Look for "Violences" in each line of the records, and copy the lines that have it.

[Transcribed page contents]
+++++
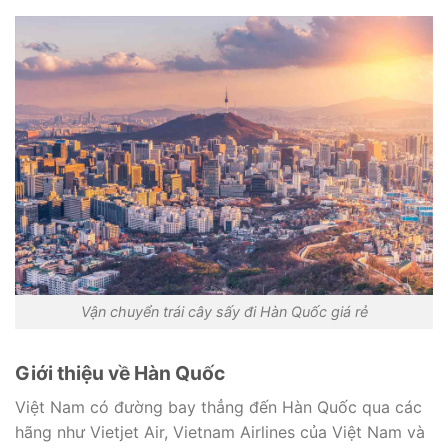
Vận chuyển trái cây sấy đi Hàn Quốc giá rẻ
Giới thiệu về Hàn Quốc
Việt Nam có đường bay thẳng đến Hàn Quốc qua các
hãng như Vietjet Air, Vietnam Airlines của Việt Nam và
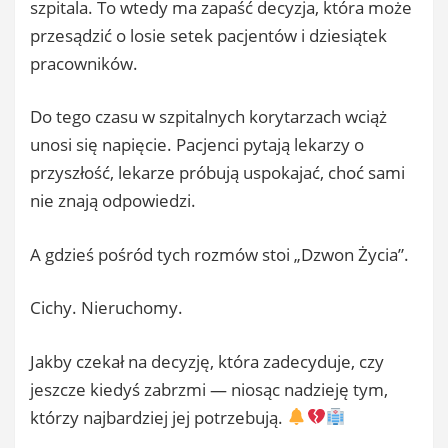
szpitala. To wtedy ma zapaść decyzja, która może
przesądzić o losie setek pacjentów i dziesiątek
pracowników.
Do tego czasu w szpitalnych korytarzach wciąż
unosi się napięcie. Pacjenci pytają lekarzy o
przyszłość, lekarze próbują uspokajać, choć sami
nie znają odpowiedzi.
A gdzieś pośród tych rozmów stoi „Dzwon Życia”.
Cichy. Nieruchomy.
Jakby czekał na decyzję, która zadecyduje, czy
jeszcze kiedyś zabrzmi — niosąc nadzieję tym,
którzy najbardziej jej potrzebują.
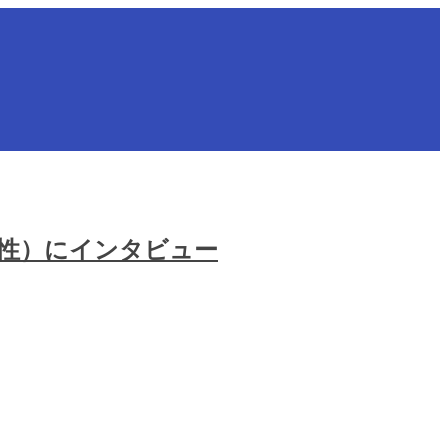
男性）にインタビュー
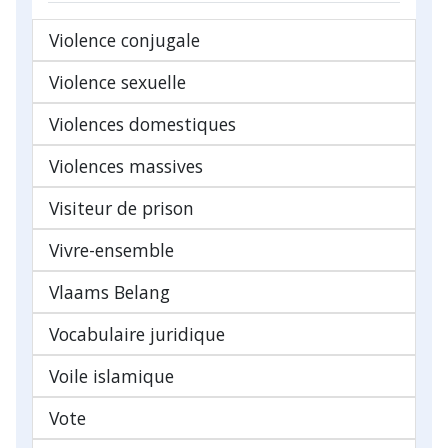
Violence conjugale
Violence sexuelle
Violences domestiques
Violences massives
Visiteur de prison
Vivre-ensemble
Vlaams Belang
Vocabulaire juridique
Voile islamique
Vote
+++++
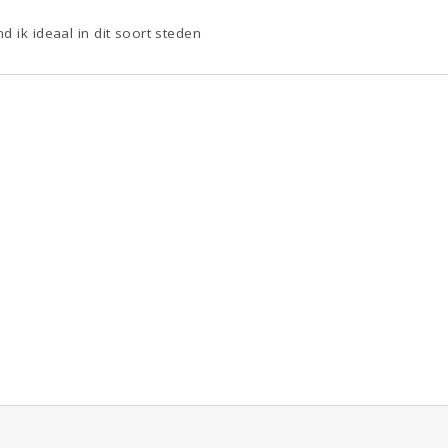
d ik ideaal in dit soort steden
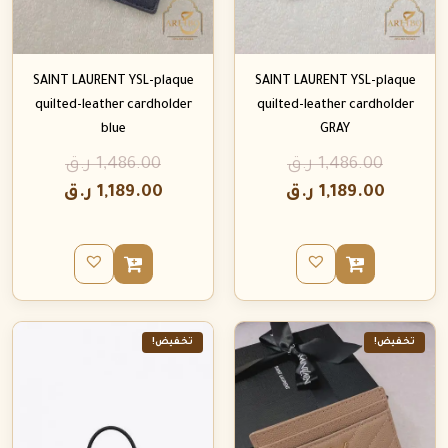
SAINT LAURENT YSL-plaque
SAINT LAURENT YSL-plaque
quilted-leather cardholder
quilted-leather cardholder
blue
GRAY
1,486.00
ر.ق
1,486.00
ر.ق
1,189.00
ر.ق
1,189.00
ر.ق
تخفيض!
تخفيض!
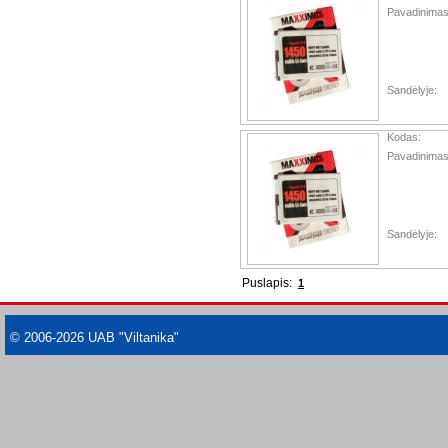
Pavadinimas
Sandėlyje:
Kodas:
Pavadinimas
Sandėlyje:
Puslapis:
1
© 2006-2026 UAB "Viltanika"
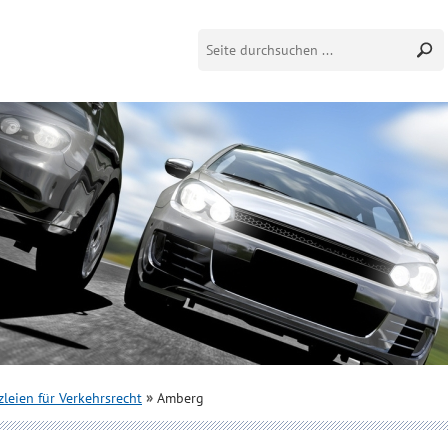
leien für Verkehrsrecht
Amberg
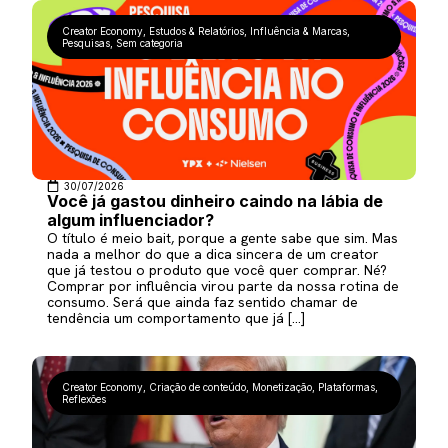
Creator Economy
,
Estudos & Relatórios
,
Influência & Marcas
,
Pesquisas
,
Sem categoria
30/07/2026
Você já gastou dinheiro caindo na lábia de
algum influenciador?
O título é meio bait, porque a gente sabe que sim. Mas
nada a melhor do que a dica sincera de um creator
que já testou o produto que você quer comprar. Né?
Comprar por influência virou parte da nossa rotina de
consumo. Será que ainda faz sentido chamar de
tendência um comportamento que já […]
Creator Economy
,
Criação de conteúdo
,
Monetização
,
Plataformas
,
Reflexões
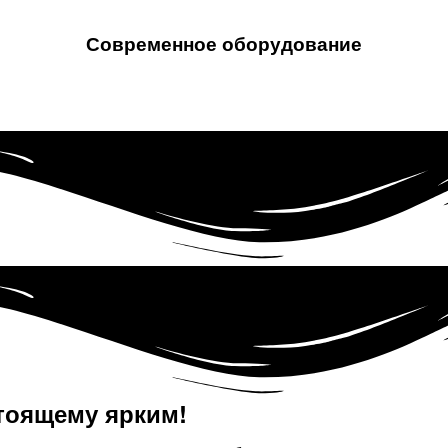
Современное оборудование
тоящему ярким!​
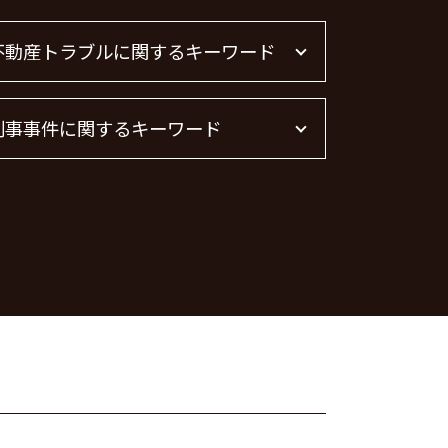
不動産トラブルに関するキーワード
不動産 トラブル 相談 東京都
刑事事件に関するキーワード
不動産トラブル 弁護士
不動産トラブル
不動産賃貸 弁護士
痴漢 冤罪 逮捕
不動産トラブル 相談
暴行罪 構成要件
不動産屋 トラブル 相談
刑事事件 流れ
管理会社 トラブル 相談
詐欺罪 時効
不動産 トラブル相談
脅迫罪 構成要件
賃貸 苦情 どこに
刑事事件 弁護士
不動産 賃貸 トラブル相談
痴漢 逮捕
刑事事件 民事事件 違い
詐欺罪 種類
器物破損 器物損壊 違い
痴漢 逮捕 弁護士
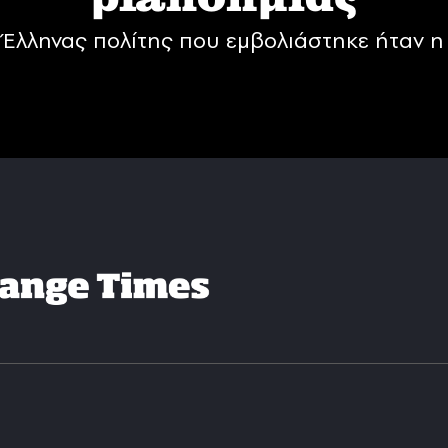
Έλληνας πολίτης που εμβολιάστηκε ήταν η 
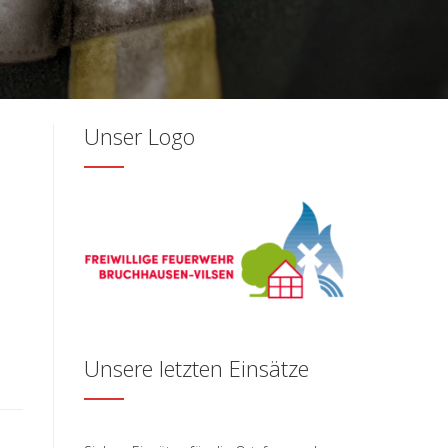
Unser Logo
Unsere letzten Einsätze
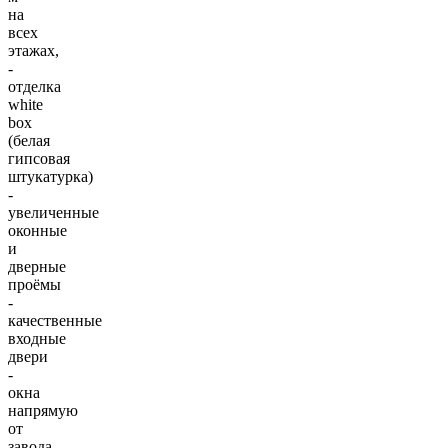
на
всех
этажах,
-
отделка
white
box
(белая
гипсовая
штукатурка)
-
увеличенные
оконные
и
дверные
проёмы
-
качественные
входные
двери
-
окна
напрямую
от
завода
+++++
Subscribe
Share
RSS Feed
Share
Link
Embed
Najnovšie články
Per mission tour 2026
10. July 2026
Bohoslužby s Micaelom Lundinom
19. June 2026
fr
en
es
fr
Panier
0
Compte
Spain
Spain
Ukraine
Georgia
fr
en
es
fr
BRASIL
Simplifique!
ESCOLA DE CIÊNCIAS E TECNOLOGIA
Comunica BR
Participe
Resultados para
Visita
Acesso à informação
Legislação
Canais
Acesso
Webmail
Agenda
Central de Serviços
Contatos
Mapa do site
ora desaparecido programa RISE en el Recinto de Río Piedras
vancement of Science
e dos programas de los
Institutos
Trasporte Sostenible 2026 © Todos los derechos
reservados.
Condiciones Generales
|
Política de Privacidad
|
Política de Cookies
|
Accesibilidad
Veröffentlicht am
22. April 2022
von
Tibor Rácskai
+++++
● **The completed task**
Violences domestiques
Violences massives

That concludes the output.